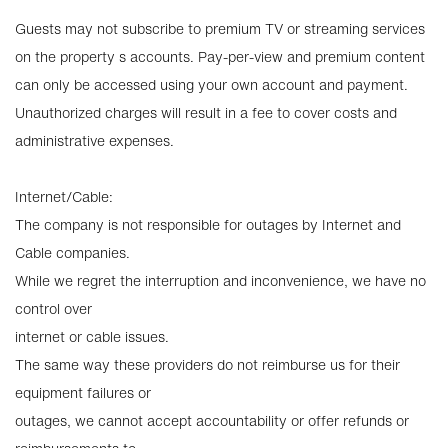
Guests may not subscribe to premium TV or streaming services
on the property s accounts. Pay-per-view and premium content
can only be accessed using your own account and payment.
Unauthorized charges will result in a fee to cover costs and
administrative expenses.
Internet/Cable:
The company is not responsible for outages by Internet and
Cable companies.
While we regret the interruption and inconvenience, we have no
control over
internet or cable issues.
The same way these providers do not reimburse us for their
equipment failures or
outages, we cannot accept accountability or offer refunds or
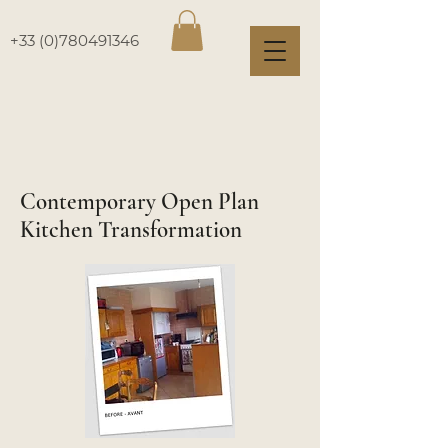
+33 (0)780491346
Contemporary Open Plan
Kitchen Transformation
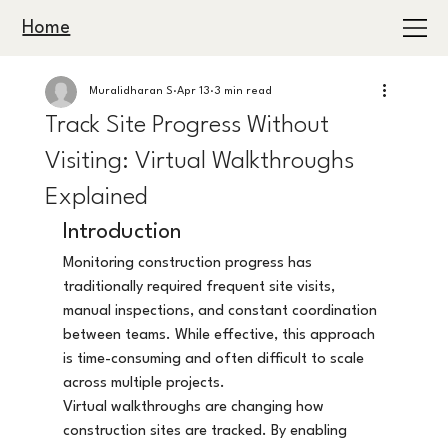
Home
Muralidharan S
Apr 13
3 min read
Track Site Progress Without
Visiting: Virtual Walkthroughs
Explained
Introduction
Monitoring construction progress has 
traditionally required frequent site visits, 
manual inspections, and constant coordination 
between teams. While effective, this approach 
is time-consuming and often difficult to scale 
across multiple projects.
Virtual walkthroughs are changing how 
construction sites are tracked. By enabling 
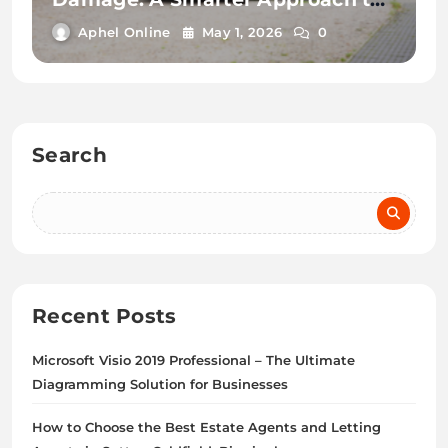
Property Protection
Aphel Online
May 1, 2026
0
Search
Recent Posts
Microsoft Visio 2019 Professional – The Ultimate
Diagramming Solution for Businesses
How to Choose the Best Estate Agents and Letting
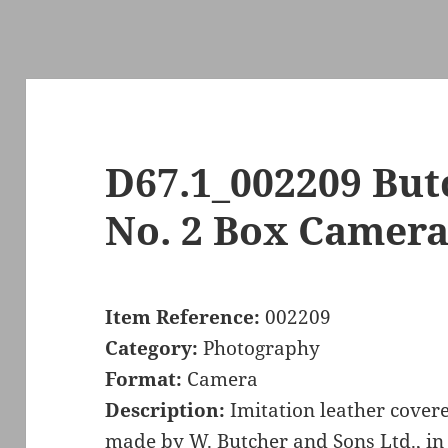
D67.1_002209 But
No. 2 Box Camer
Item Reference:
002209
Category:
Photography
Format:
Camera
Description:
Imitation leather cover
made by W. Butcher and Sons Ltd., in 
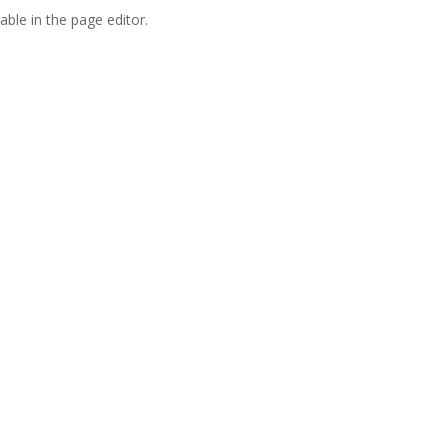
able in the page editor.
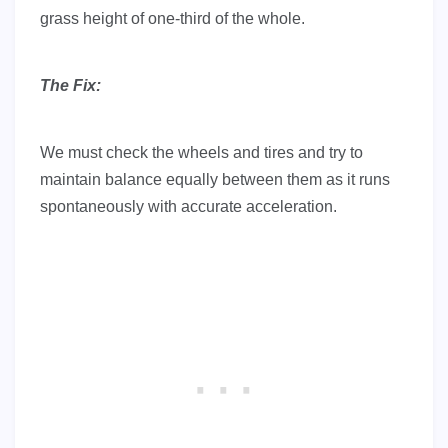
grass height of one-third of the whole.
The Fix:
We must check the wheels and tires and try to
maintain balance equally between them as it runs
spontaneously with accurate acceleration.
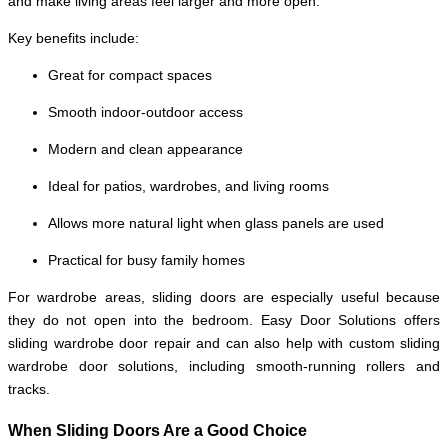
and make living areas feel larger and more open.
Key benefits include:
Great for compact spaces
Smooth indoor-outdoor access
Modern and clean appearance
Ideal for patios, wardrobes, and living rooms
Allows more natural light when glass panels are used
Practical for busy family homes
For wardrobe areas, sliding doors are especially useful because
they do not open into the bedroom. Easy Door Solutions offers
sliding wardrobe door repair and can also help with custom sliding
wardrobe door solutions, including smooth-running rollers and
tracks.
When Sliding Doors Are a Good Choice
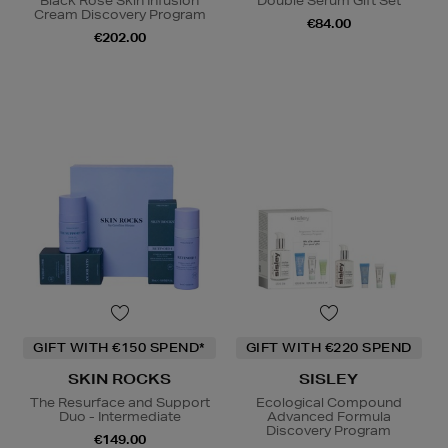
Black Rose Skin Infusion
Double Serum Gift Set
Cream Discovery Program
€84.00
€202.00
GIFT WITH €150 SPEND*
GIFT WITH €220 SPEND
SKIN ROCKS
SISLEY
The Resurface and Support
Ecological Compound
Duo - Intermediate
Advanced Formula
Discovery Program
€149.00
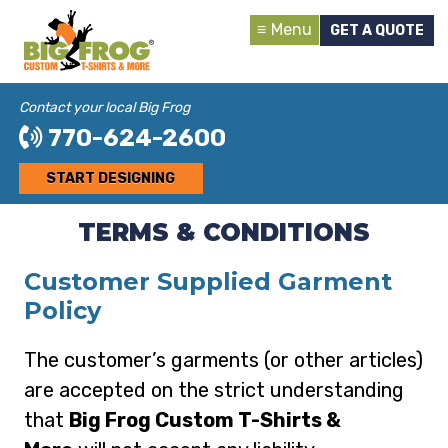
Menu
GET A QUOTE
Contact your local Big Frog
770-624-2600
START DESIGNING
TERMS & CONDITIONS
Customer Supplied Garment
Policy
The customer’s garments (or other articles)
are accepted on the strict understanding
that
Big Frog Custom T-Shirts &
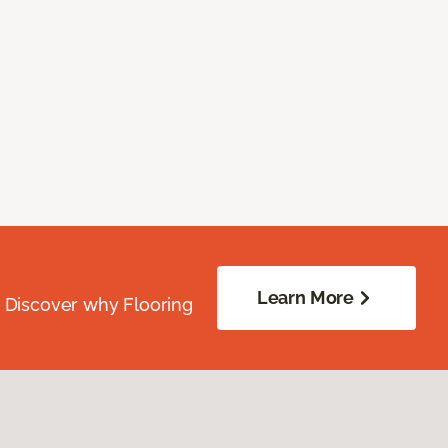
Learn More
. Discover why Flooring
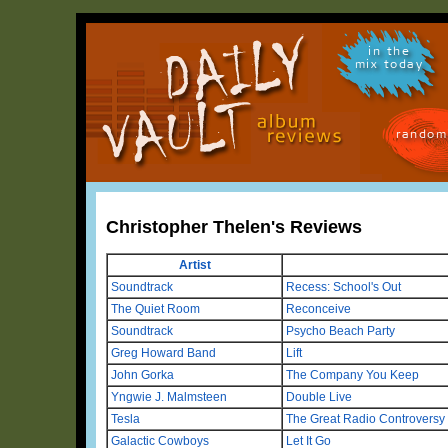
in the
mix today
random
Christopher Thelen's Reviews
Artist
Soundtrack
Recess: School's Out
The Quiet Room
Reconceive
Soundtrack
Psycho Beach Party
Greg Howard Band
Lift
John Gorka
The Company You Keep
Yngwie J. Malmsteen
Double Live
Tesla
The Great Radio Controversy
Galactic Cowboys
Let It Go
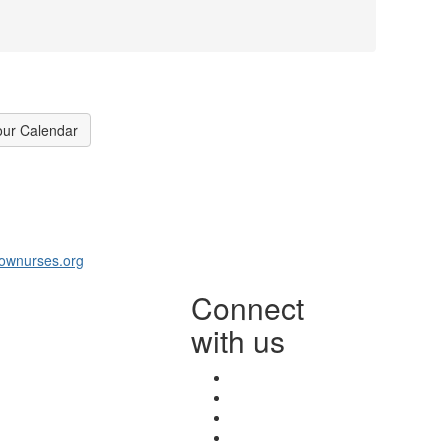
our Calendar
ownurses.org
Connect
with us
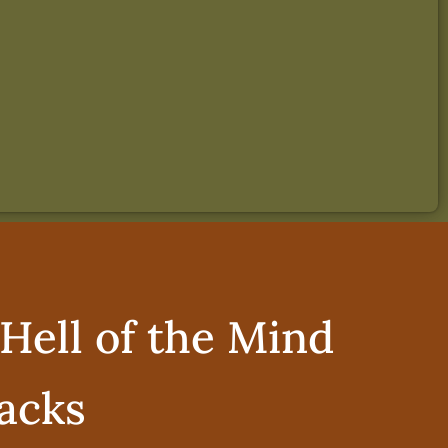
Hell of the Mind
acks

# [The task]
Output each line of the listing above, word for word, from the one holding "GET A QUOTE" through the last line, both included; omit the pictures.

# [Worked solution]
GET A QUOTE
Contact your local Big Frog
770-624-2600
START DESIGNING
TERMS & CONDITIONS
Customer Supplied Garment
Policy
The customer’s garments (or other articles)
are accepted on the strict understanding
that
Big Frog Custom T-Shirts &
Learn More
. Discover why Flooring
in the
mix today
random
Christopher Thelen's Reviews
Artist
Soundtrack
Recess: School's Out
The Quiet Room
Reconceive
Soundtrack
Psycho Beach Party
Greg Howard Band
Lift
John Gorka
The Company You Keep
Yngwie J. Malmsteen
Double Live
Tesla
The Great Radio Controversy
Galactic Cowboys
Let It Go
our Calendar
ownurses.org
Connect
with us
Hell of the Mind
acks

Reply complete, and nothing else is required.